**SUPPLIED DATA**
┄┄┄┄┄┄┄┄┄┄┄┄┄┄┄┄┄┄┄┄

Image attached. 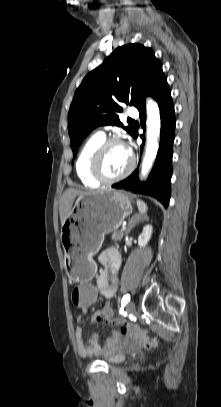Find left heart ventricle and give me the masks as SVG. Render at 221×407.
Returning a JSON list of instances; mask_svg holds the SVG:
<instances>
[{"instance_id": "b2bd125f", "label": "left heart ventricle", "mask_w": 221, "mask_h": 407, "mask_svg": "<svg viewBox=\"0 0 221 407\" xmlns=\"http://www.w3.org/2000/svg\"><path fill=\"white\" fill-rule=\"evenodd\" d=\"M130 163V153L122 144H113L105 152L102 159V172L107 177H115L123 173Z\"/></svg>"}]
</instances>
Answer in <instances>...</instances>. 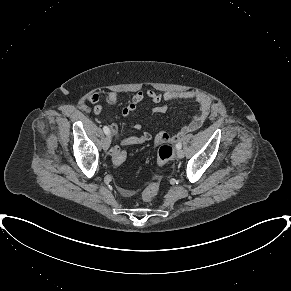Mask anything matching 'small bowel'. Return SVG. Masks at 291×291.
Here are the masks:
<instances>
[{
	"instance_id": "1",
	"label": "small bowel",
	"mask_w": 291,
	"mask_h": 291,
	"mask_svg": "<svg viewBox=\"0 0 291 291\" xmlns=\"http://www.w3.org/2000/svg\"><path fill=\"white\" fill-rule=\"evenodd\" d=\"M100 95L93 94L91 95L88 100L90 103L95 104L99 102ZM117 94L111 93L109 96V99L111 102L117 101ZM145 98L149 99L153 103L156 104V106L152 109L153 113L163 114L166 113L168 110V103H172L177 100H183V101H191L198 104V111L194 115V117L189 121L187 125H185L176 135L172 136L165 132H160L154 137V143L157 145L164 144V143H176L182 137L192 131L197 130L200 128L203 123L205 122L207 115L209 113L211 101L207 95H205L202 92L199 91H184V92H164V93H158L153 90H147V91H138L136 92L132 98L129 104L123 108L121 111L122 117H127L131 115L136 109L139 103H141ZM101 106L96 105L94 107V113L100 114L101 112ZM110 129L112 131V134L114 136H117L118 134V127L116 124H111ZM135 129L138 131H142V126L140 124L135 125ZM151 140V136L147 132H142L140 136H131L120 140V145L122 146H128V145H136L141 144L146 141ZM113 149H119L118 146L113 147ZM121 194L125 197H129L133 195V191L129 189H120Z\"/></svg>"
}]
</instances>
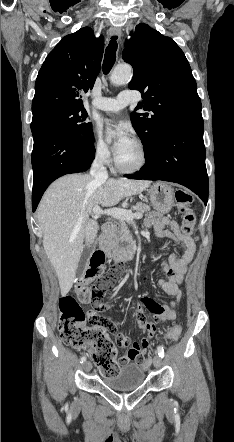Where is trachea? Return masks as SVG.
I'll list each match as a JSON object with an SVG mask.
<instances>
[{"instance_id":"3493384b","label":"trachea","mask_w":234,"mask_h":442,"mask_svg":"<svg viewBox=\"0 0 234 442\" xmlns=\"http://www.w3.org/2000/svg\"><path fill=\"white\" fill-rule=\"evenodd\" d=\"M117 36H112L109 45L105 50L104 62H103V73L108 74L112 69L116 60L117 51Z\"/></svg>"}]
</instances>
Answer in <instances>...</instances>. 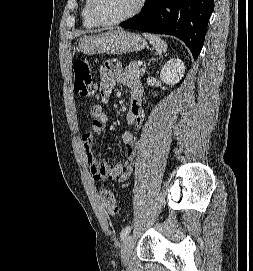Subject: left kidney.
Here are the masks:
<instances>
[{"label": "left kidney", "instance_id": "obj_1", "mask_svg": "<svg viewBox=\"0 0 253 271\" xmlns=\"http://www.w3.org/2000/svg\"><path fill=\"white\" fill-rule=\"evenodd\" d=\"M184 73L185 66L182 60L173 58L163 66L160 72V79L168 85H175L184 77Z\"/></svg>", "mask_w": 253, "mask_h": 271}]
</instances>
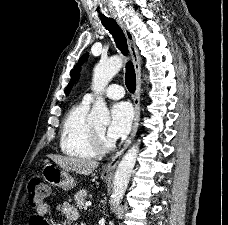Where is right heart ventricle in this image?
Listing matches in <instances>:
<instances>
[{"instance_id": "right-heart-ventricle-1", "label": "right heart ventricle", "mask_w": 228, "mask_h": 225, "mask_svg": "<svg viewBox=\"0 0 228 225\" xmlns=\"http://www.w3.org/2000/svg\"><path fill=\"white\" fill-rule=\"evenodd\" d=\"M89 103L81 100L67 112L60 135V150L69 157L90 159L99 155L93 126L87 121Z\"/></svg>"}]
</instances>
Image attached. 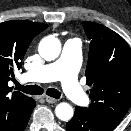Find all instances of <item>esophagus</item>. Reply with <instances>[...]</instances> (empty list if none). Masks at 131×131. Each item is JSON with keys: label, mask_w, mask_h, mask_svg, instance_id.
<instances>
[{"label": "esophagus", "mask_w": 131, "mask_h": 131, "mask_svg": "<svg viewBox=\"0 0 131 131\" xmlns=\"http://www.w3.org/2000/svg\"><path fill=\"white\" fill-rule=\"evenodd\" d=\"M44 98H45L46 102L51 103V104L57 102V99L50 97V96H45Z\"/></svg>", "instance_id": "34e87169"}]
</instances>
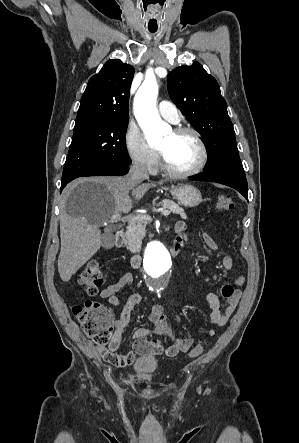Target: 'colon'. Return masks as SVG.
<instances>
[{"mask_svg":"<svg viewBox=\"0 0 299 443\" xmlns=\"http://www.w3.org/2000/svg\"><path fill=\"white\" fill-rule=\"evenodd\" d=\"M234 203L229 195H221L216 202V209L220 213H227L233 209ZM103 281V276L96 261L86 263L79 278V284L88 295H96ZM74 314L78 317L84 334L99 347L100 353L107 354L104 348L113 335L114 317L112 313L100 302L87 300L83 304L73 307ZM206 341L198 343L189 351V356H200L205 348Z\"/></svg>","mask_w":299,"mask_h":443,"instance_id":"colon-1","label":"colon"}]
</instances>
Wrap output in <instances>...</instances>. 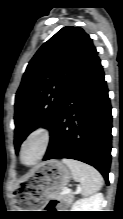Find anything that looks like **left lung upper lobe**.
<instances>
[{
	"label": "left lung upper lobe",
	"instance_id": "obj_1",
	"mask_svg": "<svg viewBox=\"0 0 123 219\" xmlns=\"http://www.w3.org/2000/svg\"><path fill=\"white\" fill-rule=\"evenodd\" d=\"M97 57L91 38L80 27L66 26L40 47L15 97L17 152L35 127L44 125L51 131L76 80Z\"/></svg>",
	"mask_w": 123,
	"mask_h": 219
}]
</instances>
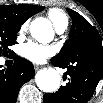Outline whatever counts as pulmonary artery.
I'll use <instances>...</instances> for the list:
<instances>
[{
  "label": "pulmonary artery",
  "instance_id": "pulmonary-artery-1",
  "mask_svg": "<svg viewBox=\"0 0 103 103\" xmlns=\"http://www.w3.org/2000/svg\"><path fill=\"white\" fill-rule=\"evenodd\" d=\"M67 26L60 27L57 30L58 33H63Z\"/></svg>",
  "mask_w": 103,
  "mask_h": 103
}]
</instances>
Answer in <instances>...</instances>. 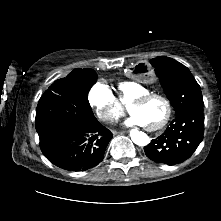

┄┄┄┄┄┄┄┄┄┄┄┄┄┄┄┄┄┄┄┄

**TRY IT**
Each line from the one holding "Outline whatever counts as pulmonary artery." through the end of the listing is to be output exactly, both ends included, with no other lines and the pictures left out.

**SOLUTION TO THE EXERCISE**
Outline whatever counts as pulmonary artery.
I'll use <instances>...</instances> for the list:
<instances>
[{
  "label": "pulmonary artery",
  "instance_id": "pulmonary-artery-1",
  "mask_svg": "<svg viewBox=\"0 0 103 103\" xmlns=\"http://www.w3.org/2000/svg\"><path fill=\"white\" fill-rule=\"evenodd\" d=\"M67 26L60 27L57 30L58 33H63Z\"/></svg>",
  "mask_w": 103,
  "mask_h": 103
}]
</instances>
Answer in <instances>...</instances>. 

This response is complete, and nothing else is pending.